▶ Work order
Nothing but the lines from the first line of the records below to the line holding "interacción con nuestras" belongs in the answer, copied exactly and without pictures.

▶ Extracted data
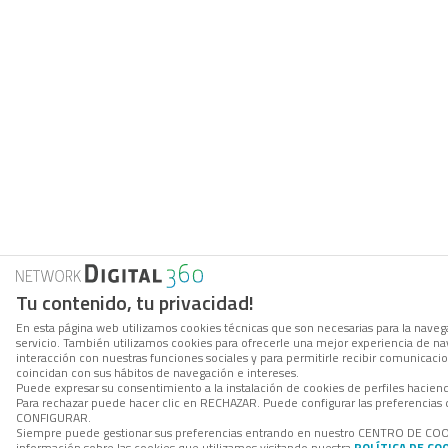
Tu contenido, tu privacidad!
En esta página web utilizamos cookies técnicas que son necesarias para la navega
servicio. También utilizamos cookies para ofrecerle una mejor experiencia de nave
interacción con nuestras funciones sociales y para permitirle recibir comunicac
coincidan con sus hábitos de navegación e intereses.
Puede expresar su consentimiento a la instalación de cookies de perfiles hacie
Para rechazar puede hacer clic en RECHAZAR. Puede configurar las preferencias 
CONFIGURAR.
Siempre puede gestionar sus preferencias entrando en nuestro CENTRO DE CO
información sobre las cookies que utilizamos visitando nuestra
POLÍTICA DE CO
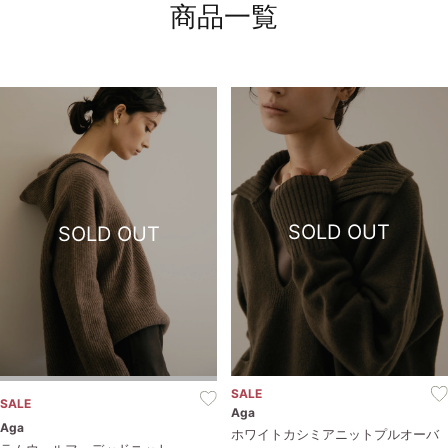
商品一覧
お問い合わせ
SOLD OUT
SOLD OUT
SALE
SALE
Aga
Aga
ホワイトカシミアニットプルオーバ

▶ Solution to this exercise
Tu contenido, tu privacidad!
En esta página web utilizamos cookies técnicas que son necesarias para la navega
servicio. También utilizamos cookies para ofrecerle una mejor experiencia de nave
interacción con nuestras funciones sociales y para permitirle recibir comunicac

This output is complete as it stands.